Capturing the Concept - Nicholas Grimshaw


The few photographs and rows of wooden cabinets that occupy the main hall of the ECA do not immediately entice the viewer. But on closer examination the inner thoughts and working processes in this collection reveal an intimate portrait of the meticulous design process of a man hailed as one of Britain’s greatest architects.

The exhibition comprises a collection of Sir Nicholas Grimshaw’s sketchbooks, dated from 1982 to 2007, rangeingfrom initial proposals to Grimshack's private thoughts. Although illustrating the diversity and ingenuity of Grimshaw’s mind they are executed with a pervading sense of order. The books are all identical—A4 sketchbooks, with the same off-white drawing paper and illustrated with the same blue ink—and one cannot help but imagine Grimshaw at his desk realising preparatory sketches for the organic, undulating forms of his masterpiece, the Eden Project.

The sense of order and control that permeates Grimshaw’s sketchbooks recalls the notion of the architect as creator. The sketches depict the architectural process in its entirety: from initial limitations, like the climate considerations annotated on a sketch for Palkovo Airport in St Petersburg, to Grimshaw’s vision of how people will move through his buildings, as described in a plan for the British Pavilion. The totality of design so evident in Grimshaw’s sketches is reminiscent of the Corbusian vision of a utopian world with the architect as its supreme authority, and the idea that through efficient architecture once can achieve an efficient society.

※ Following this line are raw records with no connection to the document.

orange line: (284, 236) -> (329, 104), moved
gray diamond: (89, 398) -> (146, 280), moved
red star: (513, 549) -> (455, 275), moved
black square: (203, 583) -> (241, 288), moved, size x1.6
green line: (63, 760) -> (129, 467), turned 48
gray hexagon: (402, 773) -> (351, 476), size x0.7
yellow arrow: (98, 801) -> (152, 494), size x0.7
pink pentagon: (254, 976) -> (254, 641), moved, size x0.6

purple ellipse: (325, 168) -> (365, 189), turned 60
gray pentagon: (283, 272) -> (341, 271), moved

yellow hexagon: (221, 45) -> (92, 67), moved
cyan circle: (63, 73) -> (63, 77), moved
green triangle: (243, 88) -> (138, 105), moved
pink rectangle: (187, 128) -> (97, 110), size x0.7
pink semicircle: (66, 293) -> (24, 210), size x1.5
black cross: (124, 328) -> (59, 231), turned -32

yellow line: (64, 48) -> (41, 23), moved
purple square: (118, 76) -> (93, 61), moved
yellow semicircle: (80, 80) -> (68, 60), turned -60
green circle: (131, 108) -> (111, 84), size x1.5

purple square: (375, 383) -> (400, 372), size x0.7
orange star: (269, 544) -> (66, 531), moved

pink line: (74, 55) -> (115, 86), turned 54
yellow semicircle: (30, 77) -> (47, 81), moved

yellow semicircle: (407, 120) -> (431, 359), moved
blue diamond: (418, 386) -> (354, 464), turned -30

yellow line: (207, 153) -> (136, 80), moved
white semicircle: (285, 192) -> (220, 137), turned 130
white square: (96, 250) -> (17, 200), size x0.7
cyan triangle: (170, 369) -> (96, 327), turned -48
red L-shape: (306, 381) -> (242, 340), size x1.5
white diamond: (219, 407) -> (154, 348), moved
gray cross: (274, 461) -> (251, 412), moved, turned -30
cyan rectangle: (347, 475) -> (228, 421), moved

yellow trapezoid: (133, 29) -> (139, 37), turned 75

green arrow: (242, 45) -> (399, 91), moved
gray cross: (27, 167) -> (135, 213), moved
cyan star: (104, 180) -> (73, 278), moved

The collection emphasises the importance of drawing within the design process. The sketches provide a portable platform with which the architect can record his thoughts and inspiration, with a sense of immediacy not available in the practice or studio. The consistency in Grimshaw’s sketchbooks results in a narrative of design in which the viewer is invited into Grimshaw’s mind and can trace the development from structural drawings and lists of materials, to the completed buildings shown in high-quality photographs that accompany the exhibition.

Capturing the Concept offers the viewer a rare insight into the primary stages of some of Britain’s most innovative modern architecture, while also providing an elegant portrayal of the process by which the drawn line is transformed into metal and glass.